#### [EXERCISE AIM]
What lines in the material hold the string "projet"? Return every one of them.

#### [THE RECORDS]

================

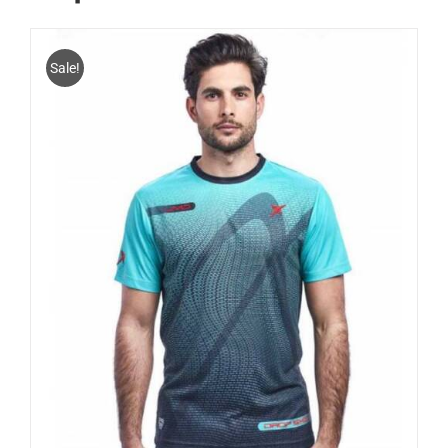
Sale!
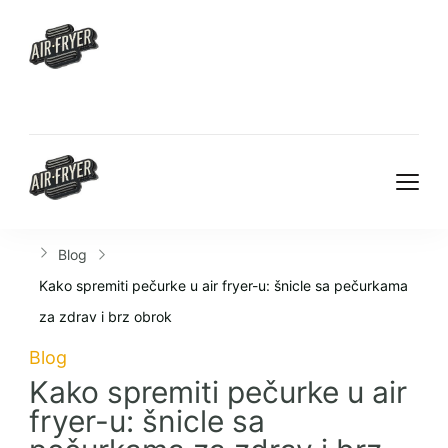
Blog
Kako spremiti pečurke u air fryer-u: šnicle sa pečurkama
za zdrav i brz obrok
Blog
Kako spremiti pečurke u air
fryer-u: šnicle sa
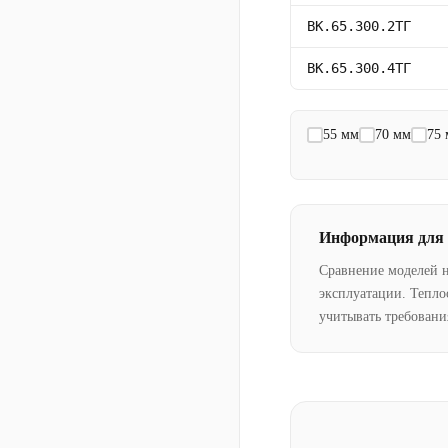
ВК.65.300.2ТГ
ВК.65.300.4ТГ
55 мм
70 мм
75
Информация для
Сравнение моделей 
эксплуатации. Тепло
учитывать требовани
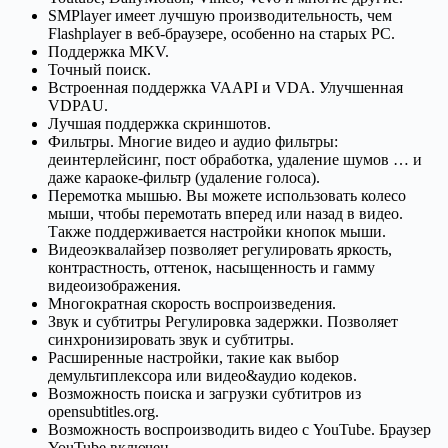
SMPlayer имеет лучшую производительность, чем
Flashplayer в веб-браузере, особенно на старых PC.
Поддержка MKV.
Точный поиск.
Встроенная поддержка VAAPI и VDA. Улучшенная
VDPAU.
Лучшая поддержка скриншотов.
Фильтры. Многие видео и аудио фильтры:
деинтерлейсинг, пост обработка, удаление шумов … и
даже караоке-фильтр (удаление голоса).
Перемотка мышью. Вы можете использовать колесо
мыши, чтобы перемотать вперед или назад в видео.
Также поддерживается настройки кнопок мыши.
Видеоэквалайзер позволяет регулировать яркость,
контрастность, оттенок, насыщенность и гамму
видеоизображения.
Многократная скорость воспроизведения.
Звук и субтитры Регулировка задержки. Позволяет
синхронизировать звук и субтитры.
Расширенные настройки, такие как выбор
демультиплексора или видео&аудио кодеков.
Возможность поиска и загрузки субтитров из
opensubtitles.org.
Возможность воспроизводить видео с YouTube. Браузер
YouTube включен.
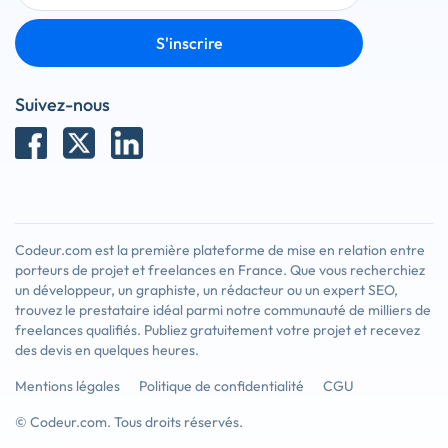
S'inscrire
Suivez-nous
Codeur.com est la première plateforme de mise en relation entre
porteurs de projet et freelances en France. Que vous recherchiez
un développeur, un graphiste, un rédacteur ou un expert SEO,
trouvez le prestataire idéal parmi notre communauté de milliers de
freelances qualifiés. Publiez gratuitement votre projet et recevez
des devis en quelques heures.
Mentions légales
Politique de confidentialité
CGU
© Codeur.com. Tous droits réservés.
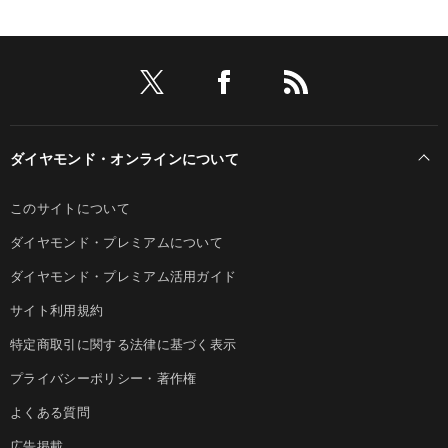
ダイヤモンド・オンラインについて
このサイトについて
ダイヤモンド・プレミアムについて
ダイヤモンド・プレミアム活用ガイド
サイト利用規約
特定商取引に関する法律に基づく表示
プライバシーポリシー・著作権
よくある質問
広告掲載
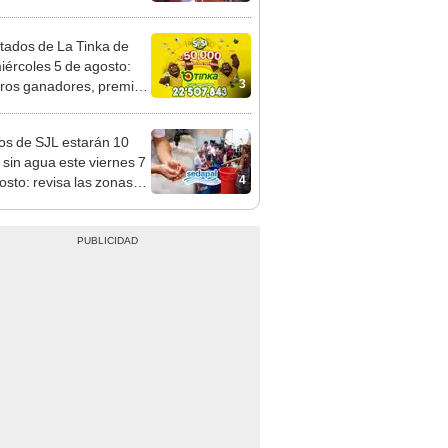
mo en Surco: cámaras
n el hecho
tados de La Tinka de
iércoles 5 de agosto:
3
os ganadores, premios
ozo Millonario, boliyapa,
000 y más
os de SJL estarán 10
 sin agua este viernes 7
4
osto: revisa las zonas
adas, según Sedapal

================

#### [EXERCISE OUTPUT]
porteurs de projet et freelances en France. Que vous recherchiez
freelances qualifiés. Publiez gratuitement votre projet et recevez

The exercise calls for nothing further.